Flodden Field is a grim, soaked name:  soaked in rain, soaked in blood.  The name is dark with lowering clouds, heavy against a gangrenous sky of gray and green.  It is without warmth, save for the life forces absorbed into the parasitic ground as the great men lay dying.  It is a name without horizon; a killing field symbolizing Scotland's shame and despair.

In 1513, King Henry VIII was in France.  He rode arched Friesian horses into his small battles,  feeling their muscular spirits through his hands and legs.  He wore suits of armor tattooed with gems so audacious that they made the sun look away in a fit of pique.  His tents were thick with tapestries; animals, a frozen heraldic population, stared from within their embroidered forests.  Local girls ran out with wild, scented garlands in their hands to take a look at the young and beautiful English king.

He left his wife at home.

Queen Katherine was made regent in the king's absence.  Symbolically, the cold and knight-errant island was hers.  But although she was mild and devout, a pale nun in cold velvet, there were fires lurking inside her.  Isabella of Castile was her mother:  leader of the Spanish Inquisition, a warrior against the Jews and Muslims; fearless, intolerant, brilliant.  It was her blood that warmed her daughter's pallid faith.

When it became known in Scotland that the king of England was away to France, James IV – linguist, scientist, builder, adulterer – raised his head from his mistress' breast to listen. 

The 'Auld Alliance' with France, nearly 250 years old, had to be honored.  England was ripe for invasion.  So, despite his queen's protestations and precognitive dreams, a massive army – with an arrogance as heavy as the armor on their backs – was assembled.

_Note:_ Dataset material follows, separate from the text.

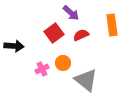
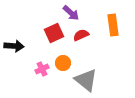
orange rectangle: moved 1 px right
red square: rotated 12 degrees clockwise
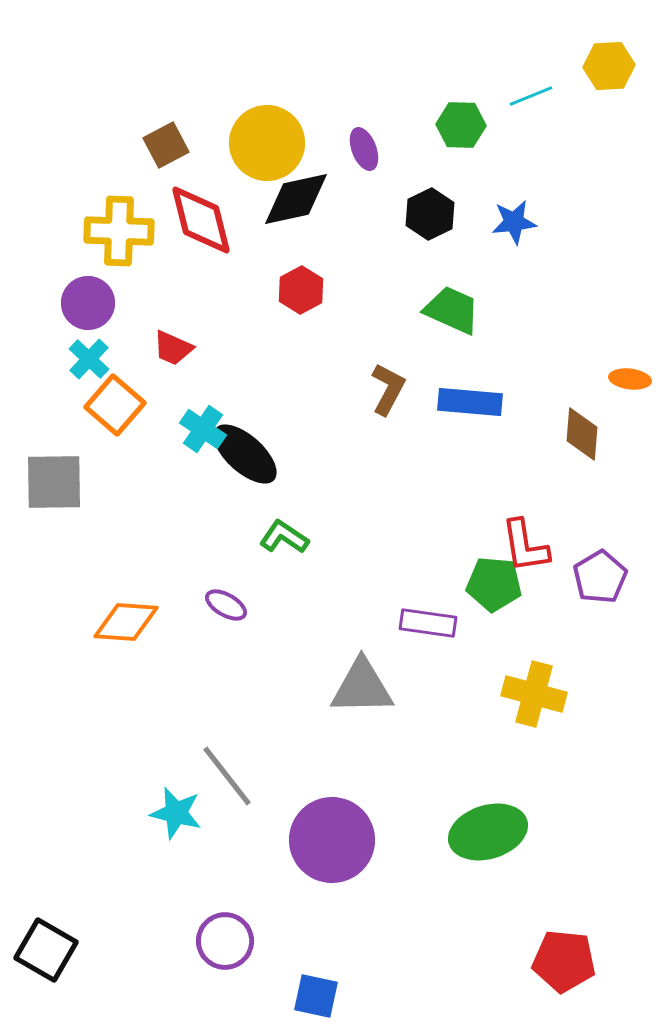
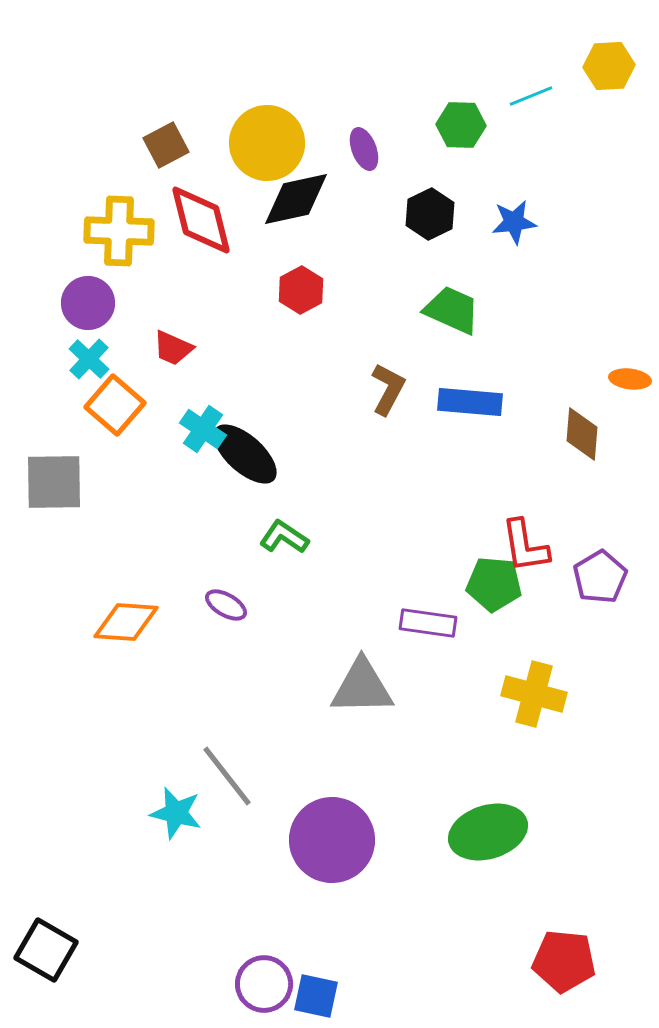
purple circle at (225, 941): moved 39 px right, 43 px down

Queen Margaret begged him not to go to war with her brother.

"Then bespake good Queene Margaret,
The teares fell from her eye:
'Leave off these warres, most noble King,
Keep your fidelitie.'"

Flodden Field is located in Northumberland, the darkest and saddest of English counties.  The two armies met there in October 1513, behind a mourning veil of rain that beaded on the blades of swords like bold crystals.  Katherine wisely named the Earl of Surrey – 70 years old, memories of past battles stitched into his skin – as the commander of her army.  James, yearning for a chivalry which never existed, led his own army.  Overcome by foolish courage, he galloped beneath the royal standard of Scotland, a blood-red lion that roared in dismay.

The result was a famous English victory, at the cost of 1,500 men.  But the flat, blank field was suddenly mountainous with 10,000 Scottish corpses, and somewhere amongst them lay James IV, punished for his futile dreams.

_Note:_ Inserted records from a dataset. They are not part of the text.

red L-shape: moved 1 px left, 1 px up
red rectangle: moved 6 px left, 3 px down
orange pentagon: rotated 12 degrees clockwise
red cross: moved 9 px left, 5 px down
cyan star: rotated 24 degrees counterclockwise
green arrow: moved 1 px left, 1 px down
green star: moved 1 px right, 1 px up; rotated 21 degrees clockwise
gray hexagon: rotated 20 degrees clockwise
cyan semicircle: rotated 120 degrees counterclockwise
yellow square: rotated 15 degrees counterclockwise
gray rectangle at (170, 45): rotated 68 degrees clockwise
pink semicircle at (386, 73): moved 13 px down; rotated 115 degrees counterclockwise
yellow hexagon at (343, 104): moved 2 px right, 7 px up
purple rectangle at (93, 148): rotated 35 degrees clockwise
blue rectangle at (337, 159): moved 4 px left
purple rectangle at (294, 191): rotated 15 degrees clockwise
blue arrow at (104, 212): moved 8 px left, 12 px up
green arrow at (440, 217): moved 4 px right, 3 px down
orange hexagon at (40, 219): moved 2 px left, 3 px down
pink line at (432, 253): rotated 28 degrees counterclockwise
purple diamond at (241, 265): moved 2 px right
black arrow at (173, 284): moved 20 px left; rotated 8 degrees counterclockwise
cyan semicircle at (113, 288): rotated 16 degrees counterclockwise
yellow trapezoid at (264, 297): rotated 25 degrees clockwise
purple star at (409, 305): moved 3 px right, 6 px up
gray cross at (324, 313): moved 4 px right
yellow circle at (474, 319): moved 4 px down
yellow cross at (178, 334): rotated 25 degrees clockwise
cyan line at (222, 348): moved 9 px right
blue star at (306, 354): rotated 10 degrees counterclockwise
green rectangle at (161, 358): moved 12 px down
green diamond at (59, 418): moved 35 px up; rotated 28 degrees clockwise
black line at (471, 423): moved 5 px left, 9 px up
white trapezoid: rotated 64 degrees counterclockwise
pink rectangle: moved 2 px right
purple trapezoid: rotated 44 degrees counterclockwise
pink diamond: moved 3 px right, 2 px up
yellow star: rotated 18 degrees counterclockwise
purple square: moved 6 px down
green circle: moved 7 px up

His torn and bloody coat was sent to Katherine, who proudly had it delivered to her husband.  No one knows what Henry thought as he ran the shattered cloth through his fingers.  It is doubtful that he felt any guilt for his widowed sister, mourning far away from home.

"That day made many a fatherlesse child,
And many a widow poore,
And many a Scottish gay lady
Sate weeping in her bower."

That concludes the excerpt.